Trustees of defined contribution (DC) schemes redirecting contributions made during Covid-19 to alternative funds should check they’re not unintentionally breaching pension legislation, The Pensions Regulator (TPR) warns.
The watchdog said DC schemes may have members who have self-selected investment in funds, such as property, that have been temporarily closed - or gated - until the market normalises following Covid-19-fuelled market volatility.
It said contributions that come in during this period cannot be invested in these funds and so trustees will need to invest them in a different fund.
The regulator's guidance said the temporary closure of funds could create a default arrangement for the purposes of legislation - meaning they would be subject to rules such as a charge cap if the scheme is used for automatic enrolment and also the need for a separate statement for investment principles (SIP) for this default arrangement.
TPR's view is the only ways a default arrangement would not be created are if members were made aware funds could be diverted before they selected the original fund; or trustees subsequently obtained consent from members before diverting contributions.

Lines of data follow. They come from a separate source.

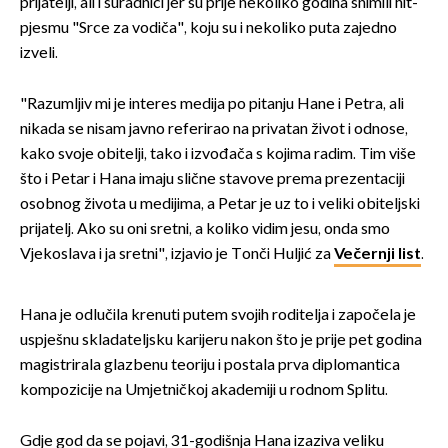
prijatelji, ali i suradnici jer su prije nekoliko godina snimili hit-
pjesmu "Srce za vodiča", koju su i nekoliko puta zajedno
izveli.
"Razumljiv mi je interes medija po pitanju Hane i Petra, ali
nikada se nisam javno referirao na privatan život i odnose,
kako svoje obitelji, tako i izvođača s kojima radim. Tim više
što i Petar i Hana imaju slične stavove prema prezentaciji
osobnog života u medijima, a Petar je uz to i veliki obiteljski
prijatelj. Ako su oni sretni, a koliko vidim jesu, onda smo
Vjekoslava i ja sretni", izjavio je Tonči Huljić za
Večernji list
.
Hana je odlučila krenuti putem svojih roditelja i započela je
uspješnu skladateljsku karijeru nakon što je prije pet godina
magistrirala glazbenu teoriju i postala prva diplomantica
kompozicije na Umjetničkoj akademiji u rodnom Splitu.
Gdje god da se pojavi, 31-godišnja Hana izaziva veliku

It said trustees should review the DC code of practice, which explains where a fund will be a default arrangement, also noting they may need legal advice to check if their scheme is affected.
The regulator said if they have unintentionally created a default arrangement they should take immediate steps to ensure they meet legal requirements - but reassured it would continue take a pragmatic approach, based on individual scheme circumstance, in deciding whether to take enforcement action.